El paisaje se anima al irnos acercando a Sinaia. Empezamos a entrar en los Cárpatos y las montañas dibujan curvas en la carretera.
Sinaia me decepciona un poco porque no resulta una ciudad compacta, sino que cada casa parece estar donde al dueño le pareció mejor ponerla, sin mucho orden ni concierto. Esa sensación algo caótica se ve potencia por el hecho de que los cables de la luz van todos por fuera, en postes no siempre derechos; y porque en cualquier ancho de la carretera se ha aprovechado para poner una fila de puestos de bagatelas. Al tratarse además de una ciudad grande, el tráfico, canalizado todo por la N-1 sin visos de circunvalación, nos hace perder bastante tiempo, encontrando caravana hasta la cercana (en el mapa) Busteni.
*** Imagen borrada de Tinypic ***
Puestecillo típico de carretera
A partir de aquí el paisaje cambia totalmente: los bosques y las colinas se suceden, alternándose con grandes valles. Este contraste se aprecia en la propia carretera: entre el denso tráfico de coches, en su mayoría bastante buenos, y la presencia cada vez mayor de carros cargados de heno, puestecillos de fruta (sobre todo enormes sandías), miel y licores caseros.

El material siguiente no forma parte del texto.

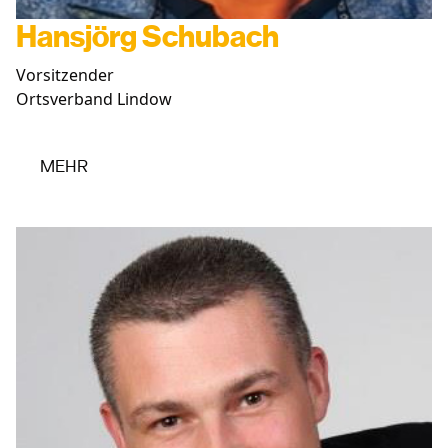
Hansjörg Schubach
Vorsitzender
Ortsverband Lindow
MEHR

Los pueblecillos que vamos cruzando repiten la estructura de Sinaia, pero todo es nuevo para nosotros y todo nos llama la atención: las casas de madera con techo de chapa, los hombres manejando las guadañas, el trabajo manual en el campo, las fábricas desmanteladas. Cruzamos algunas zonas de vivienda algo degradadas, sobre todo se nota cuando son pisos, pero en general el aire que se respira es de dignidad y trabajo.
*** Imagen borrada de Tinypic ***
Resulta que hasta el anochecer no llegamos a Bran. Se ve que es un pueblo bastante turístico, todo lleno de pensiuneas y restaurantes. El ambiente resulta muy agradable: las casas tienen un profundo sabor rural y todo está rodeado de naturaleza. La pensiunea que tenemos reservada, Vila Transylvaniann Inn está muy bien indicada: se cruza un débil puente de madera (con un coche caído en un lateral, glup), se sube por un empinado camino de piedra y ya está.

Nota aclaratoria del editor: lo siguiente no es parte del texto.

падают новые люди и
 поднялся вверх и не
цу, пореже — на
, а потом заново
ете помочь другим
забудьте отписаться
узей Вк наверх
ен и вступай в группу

*** Imagen borrada de Tinypic ***
Habitación de Vila Transylvanian......Vistas desde la habitación
Es un sitio perfecto, con unas vistas increíbles del pueblo y el bosque que lo rodea, incluso se ve a lo lejos el Castillo. La habitación es muy grande (teníamos reservado lo que aquí llaman apartamento, como una suite): la madera y el blanco de las paredes le dan un aire natural y tranquilo. A los niños los metemos en el enorme jacuzzi para que disfruten un rato (¡y vaya si se lo pasan bien!). Entre unas cosas y otras llega la hora de la cena y decidimos entrar en el comedor de la pensiunea: ¡vaya acierto! ¡cómo se come por aquí! El pollo a la mamalinga es inolvidable, el plato de quesos y tocino fresco delicioso, el helado con fruta genial… y todo es casero y hecho en el acto. Los platos tardan bastante en llegar, pero los niños se entretienen en la terraza y todo está tan exquisito que se le perdona.
Al final, aunque es de noche, damos un pequeño paseo hasta la carretera acompañados del enorme y manso perro Ursus, al que le han encantado los niños.
Recorrido del día: Bucarest – Bran-Predeal : 170 km. aprox. Unas tres horas y media.